*EXERCISE BRIEF*. Repeat, exactly as written, the lines from the one with "良い眠りのためには生活リズムを整え、心と体の緊張" to the final line of the listing, and keep every picture out.

*EXCERPTED DATA*.
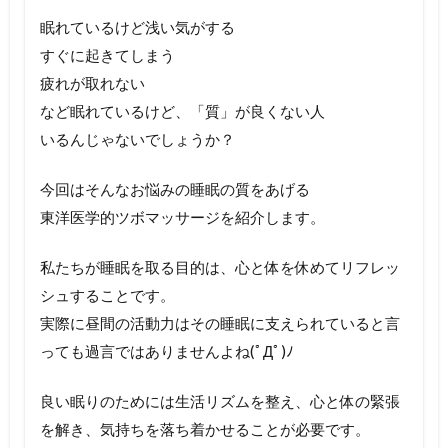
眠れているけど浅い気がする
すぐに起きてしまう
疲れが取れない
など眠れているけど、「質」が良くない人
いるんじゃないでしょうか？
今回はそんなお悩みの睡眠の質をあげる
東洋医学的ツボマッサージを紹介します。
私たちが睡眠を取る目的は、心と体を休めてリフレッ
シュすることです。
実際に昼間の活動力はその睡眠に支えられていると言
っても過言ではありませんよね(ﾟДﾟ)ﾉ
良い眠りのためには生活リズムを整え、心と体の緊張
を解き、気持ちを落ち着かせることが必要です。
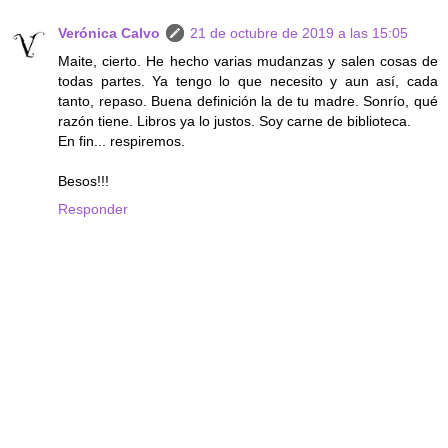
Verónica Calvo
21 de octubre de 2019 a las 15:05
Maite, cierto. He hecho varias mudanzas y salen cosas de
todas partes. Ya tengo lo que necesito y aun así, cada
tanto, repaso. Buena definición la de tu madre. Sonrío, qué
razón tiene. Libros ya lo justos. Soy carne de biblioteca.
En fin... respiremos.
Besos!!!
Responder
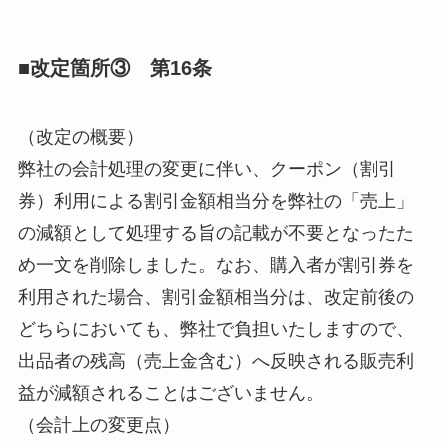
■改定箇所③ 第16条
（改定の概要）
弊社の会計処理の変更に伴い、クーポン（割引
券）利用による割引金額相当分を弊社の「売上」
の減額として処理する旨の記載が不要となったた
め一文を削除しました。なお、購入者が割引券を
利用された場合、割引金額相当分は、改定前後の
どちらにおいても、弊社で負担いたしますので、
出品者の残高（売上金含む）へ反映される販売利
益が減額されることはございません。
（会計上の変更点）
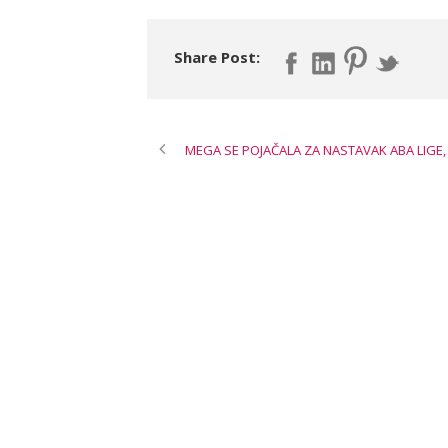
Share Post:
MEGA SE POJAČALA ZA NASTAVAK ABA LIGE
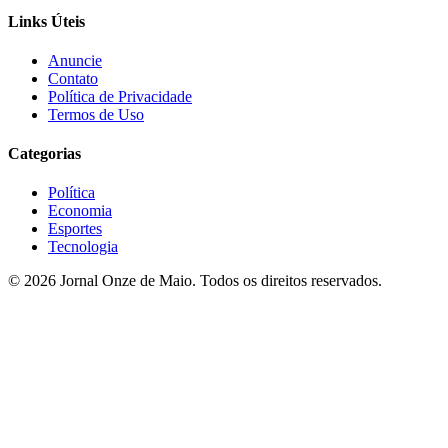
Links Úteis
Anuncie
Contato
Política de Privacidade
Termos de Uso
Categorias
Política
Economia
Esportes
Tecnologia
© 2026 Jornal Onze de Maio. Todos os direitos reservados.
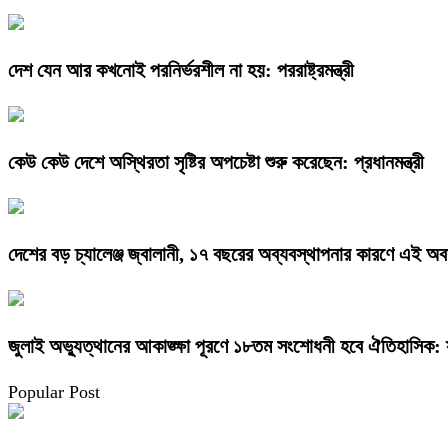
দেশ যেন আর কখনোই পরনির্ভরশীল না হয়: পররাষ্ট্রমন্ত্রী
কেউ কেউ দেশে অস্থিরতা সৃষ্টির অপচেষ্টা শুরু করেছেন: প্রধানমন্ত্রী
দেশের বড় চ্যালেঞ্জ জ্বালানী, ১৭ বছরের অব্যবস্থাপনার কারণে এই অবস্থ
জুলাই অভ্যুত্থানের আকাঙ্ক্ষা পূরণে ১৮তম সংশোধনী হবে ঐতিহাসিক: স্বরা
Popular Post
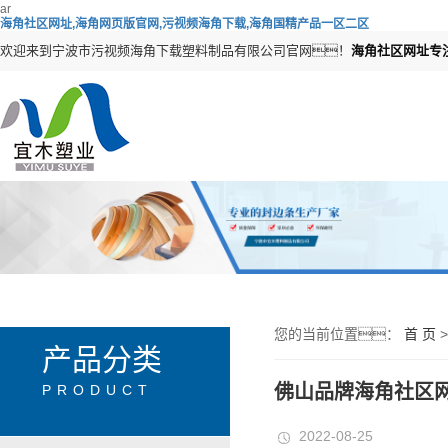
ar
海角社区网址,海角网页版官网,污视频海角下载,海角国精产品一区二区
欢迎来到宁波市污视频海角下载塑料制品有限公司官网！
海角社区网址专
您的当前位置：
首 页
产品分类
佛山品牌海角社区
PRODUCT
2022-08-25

*TASK OUTPUT*.
良い眠りのためには生活リズムを整え、心と体の緊張
を解き、気持ちを落ち着かせることが必要です。
Verónica Calvo
21 de octubre de 2019 a las 15:05
Maite, cierto. He hecho varias mudanzas y salen cosas de
todas partes. Ya tengo lo que necesito y aun así, cada
tanto, repaso. Buena definición la de tu madre. Sonrío, qué
razón tiene. Libros ya lo justos. Soy carne de biblioteca.
En fin... respiremos.
Besos!!!
Responder
■改定箇所③ 第16条
（改定の概要）
弊社の会計処理の変更に伴い、クーポン（割引
券）利用による割引金額相当分を弊社の「売上」
の減額として処理する旨の記載が不要となったた
め一文を削除しました。なお、購入者が割引券を
利用された場合、割引金額相当分は、改定前後の
どちらにおいても、弊社で負担いたしますので、
出品者の残高（売上金含む）へ反映される販売利
益が減額されることはございません。
（会計上の変更点）
Share Post:
MEGA SE POJAČALA ZA NASTAVAK ABA LIGE
Links Úteis
Anuncie
Contato
Política de Privacidade
Termos de Uso
Categorias
Política
Economia
Esportes
Tecnologia
© 2026 Jornal Onze de Maio. Todos os direitos reservados.
দেশ যেন আর কখনোই পরনির্ভরশীল না হয়: পররাষ্ট্রমন্ত্রী
কেউ কেউ দেশে অস্থিরতা সৃষ্টির অপচেষ্টা শুরু করেছেন: প্রধানমন্ত্রী
দেশের বড় চ্যালেঞ্জ জ্বালানী, ১৭ বছরের অব্যবস্থাপনার কারণে এই অবস্থ
জুলাই অভ্যুত্থানের আকাঙ্ক্ষা পূরণে ১৮তম সংশোধনী হবে ঐতিহাসিক: স্বরা
Popular Post
ar
海角社区网址,海角网页版官网,污视频海角下载,海角国精产品一区二区
欢迎来到宁波市污视频海角下载塑料制品有限公司官网！
海角社区网址专
您的当前位置：
首 页
产品分类
佛山品牌海角社区
PRODUCT
2022-08-25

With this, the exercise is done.